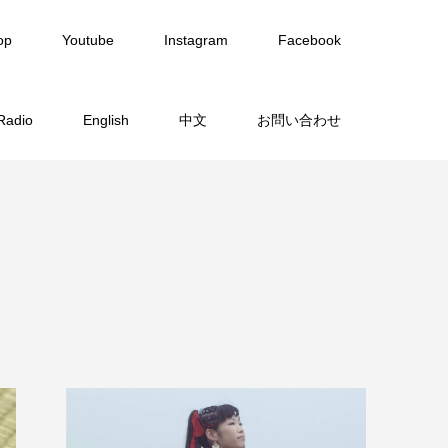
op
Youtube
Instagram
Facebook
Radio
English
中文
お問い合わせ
-.-.-
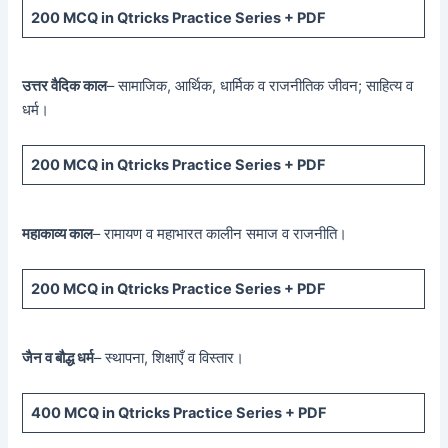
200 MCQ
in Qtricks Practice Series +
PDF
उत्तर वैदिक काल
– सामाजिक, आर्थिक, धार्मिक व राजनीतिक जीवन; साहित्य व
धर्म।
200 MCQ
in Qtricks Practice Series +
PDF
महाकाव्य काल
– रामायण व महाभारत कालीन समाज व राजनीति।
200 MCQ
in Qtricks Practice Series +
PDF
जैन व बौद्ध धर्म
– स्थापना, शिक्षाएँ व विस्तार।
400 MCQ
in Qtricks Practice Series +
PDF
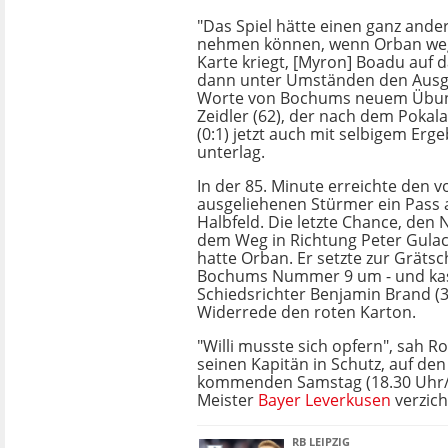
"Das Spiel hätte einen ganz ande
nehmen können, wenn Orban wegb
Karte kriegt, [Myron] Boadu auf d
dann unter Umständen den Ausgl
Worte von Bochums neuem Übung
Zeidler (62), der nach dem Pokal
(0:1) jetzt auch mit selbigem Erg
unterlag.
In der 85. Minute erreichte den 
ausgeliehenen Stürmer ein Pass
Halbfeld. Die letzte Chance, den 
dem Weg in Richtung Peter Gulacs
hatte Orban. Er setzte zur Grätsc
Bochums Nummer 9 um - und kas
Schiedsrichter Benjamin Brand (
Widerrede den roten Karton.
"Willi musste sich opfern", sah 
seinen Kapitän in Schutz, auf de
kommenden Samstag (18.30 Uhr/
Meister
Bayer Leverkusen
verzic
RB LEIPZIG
-.-.-
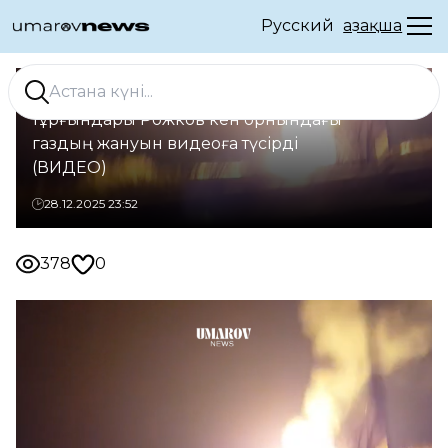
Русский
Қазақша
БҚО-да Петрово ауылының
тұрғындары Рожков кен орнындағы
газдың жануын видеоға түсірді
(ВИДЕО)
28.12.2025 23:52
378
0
-.-.-
### What is needed
For the string "Bochums", show each line of the listing where it appears.

### Solution to the problem
Worte von Bochums neuem Übung
Bochums Nummer 9 um - und kas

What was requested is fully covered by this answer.